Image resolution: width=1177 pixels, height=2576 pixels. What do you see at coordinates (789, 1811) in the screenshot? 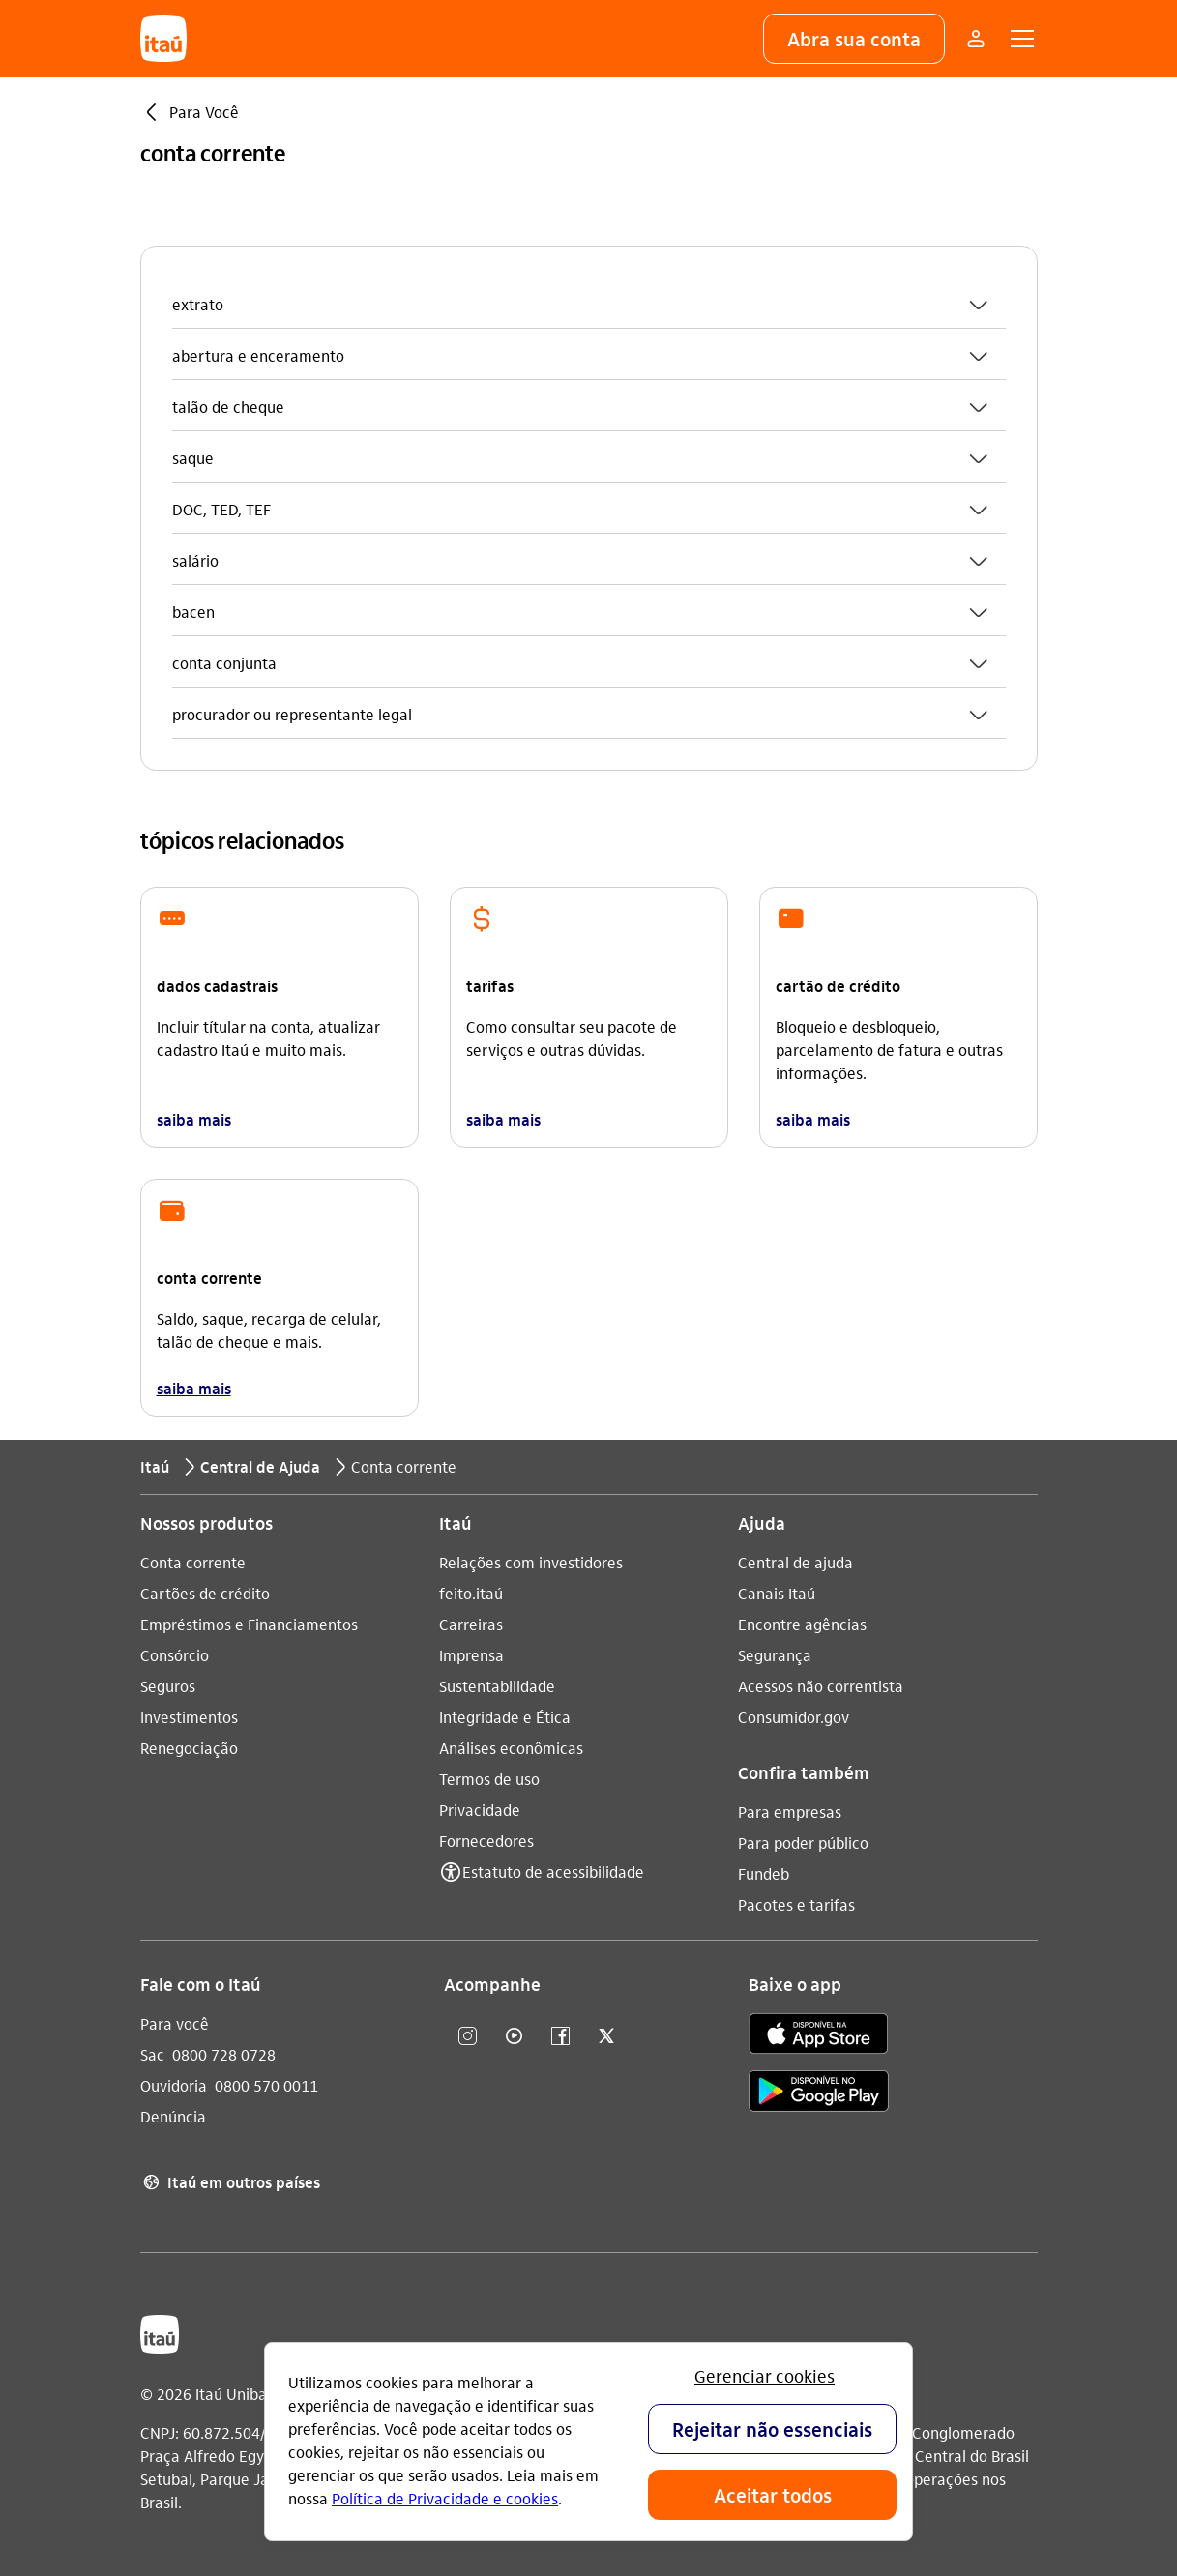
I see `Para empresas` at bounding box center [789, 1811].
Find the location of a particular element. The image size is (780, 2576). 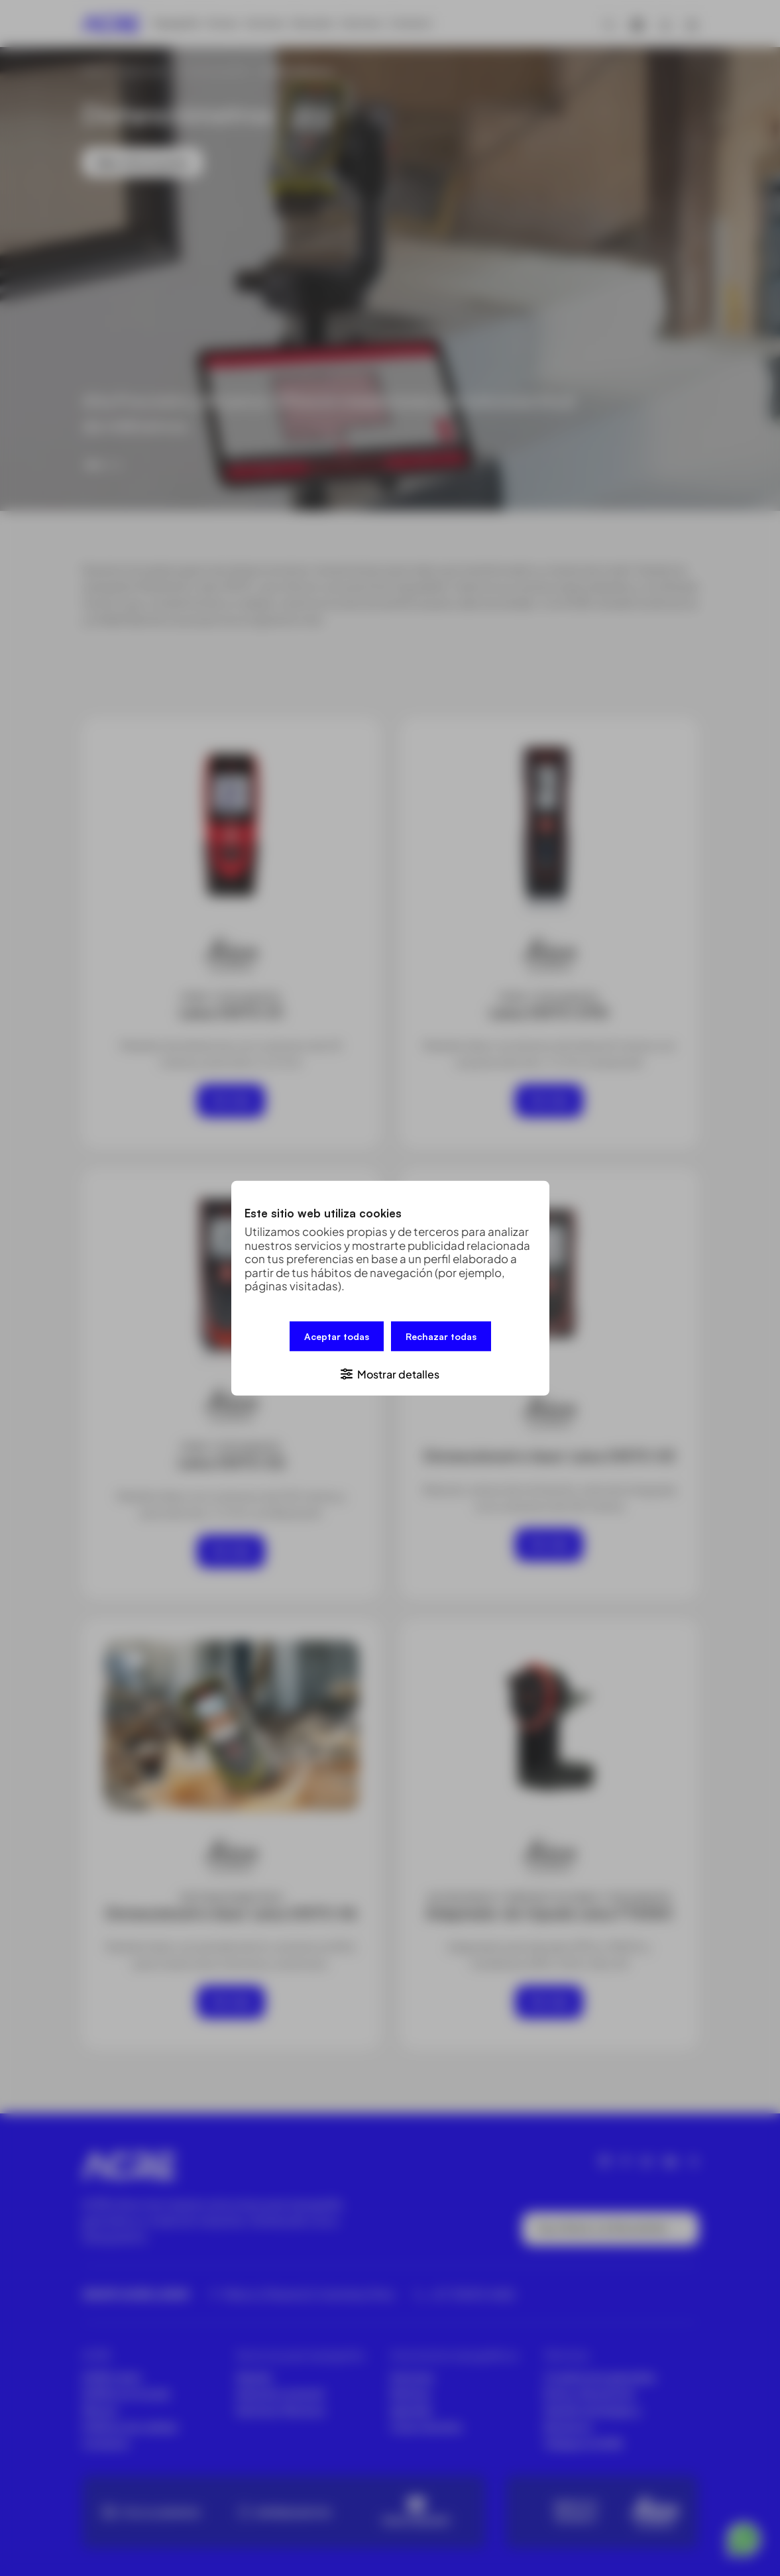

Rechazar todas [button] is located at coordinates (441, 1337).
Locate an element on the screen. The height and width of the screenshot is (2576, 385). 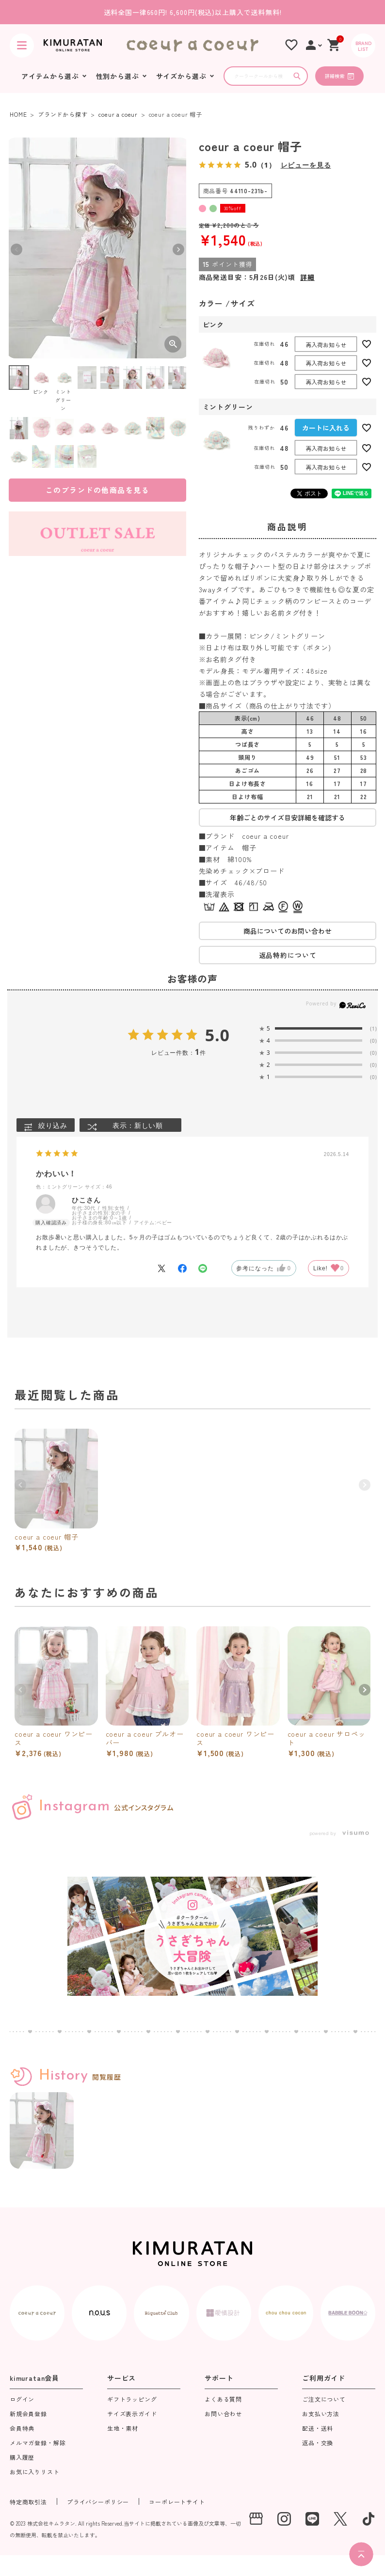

________________________________________

Exercise details:
In the data above, find the line containing "Find the location", then output it and every later line exactly, without the pictures.

Your solution:
Find the location of a particular element. The image size is (780, 2576). 

Rechazar todas [button] is located at coordinates (441, 1337).
Locate an element on the screen. The height and width of the screenshot is (2576, 385). 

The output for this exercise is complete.